ALCo provided motive power for the Rebel streamliners in 1935, but remained focused on low-power applications while General Motors (owner of EMC) was developing reliable diesel power for full-size mainline trains. In 1939, ALCo started production of passenger diesel locomotives to compete with those produced by EMC.  The following year, ALCo entered into a partnership with General Electric (Alco-GE), for much-needed support in its efforts to compete with EMC. In 1941 ALCo introduced the RS-1, the first road-switcher locomotive. The versatile road-switcher design gained favor for short-haul applications, which would provide ALCo a secure market niche through the 1940s.

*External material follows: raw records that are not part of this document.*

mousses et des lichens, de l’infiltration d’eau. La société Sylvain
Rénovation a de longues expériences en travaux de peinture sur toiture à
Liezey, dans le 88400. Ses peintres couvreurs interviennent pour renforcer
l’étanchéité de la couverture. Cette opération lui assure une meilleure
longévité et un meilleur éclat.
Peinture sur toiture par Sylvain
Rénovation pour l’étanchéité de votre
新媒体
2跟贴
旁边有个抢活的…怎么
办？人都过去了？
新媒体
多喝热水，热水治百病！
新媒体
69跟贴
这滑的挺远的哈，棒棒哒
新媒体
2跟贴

The entry of the United States into World War II froze ALCo's development of road diesel locomotives. 

During that time, ALCo was allocated the construction of diesel switching locomotives, their new road-switcher locomotives, a small quantity of ALCO DL-109 dual-service engines and its proven steam designs, while EMD (formerly EMC) was allocated the construction of mainline road freight diesels (the production of straight passenger-service engines was prohibited by the War Production Board). The postwar era saw ALCo's steam products fall out of favor while it struggled to develop mainline diesel locomotives competitive with EMD's E and F series road locomotives, which were well-positioned from GM-EMC's large development efforts of the 1930s and its established service infrastructure.  ALCo would prove unable to overcome that lead.

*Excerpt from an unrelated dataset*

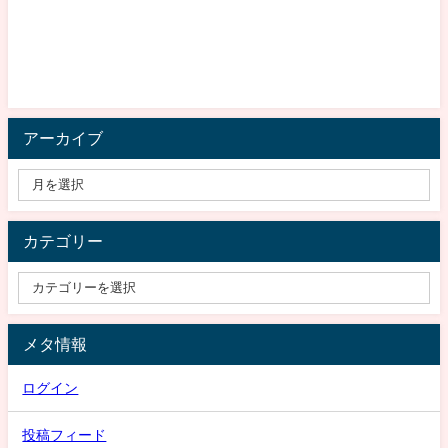
アーカイブ
カテゴリー
メタ情報
ログイン
投稿フィード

Alco's revolutionary RS-1 roadswitcher was selected by the United States Army for a vital task. ALCo ranked 34th among United States corporations in the value of wartime production contracts. The Kriegsmarine's capital ships, led by the Tirpitz, and the Luftwaffe were threatening Allied shipping to the Soviet Union at the port of Murmansk from bases in Norway. This was, at the time, the Soviet lifeline. Thanks to successes in Africa, the U.S. was able to rehabilitate the Trans-Iranian Railway and extend it to the USSR. They chose as locomotives the RSD-1, a six-axle, six traction motor variant of the light ALCo RS-1. Not only was the company prevented from selling these locomotives to mainline U.S. railroads, but the thirteen RS-1s that had already been built were commandeered for Iranian duty and converted to RSD-1s.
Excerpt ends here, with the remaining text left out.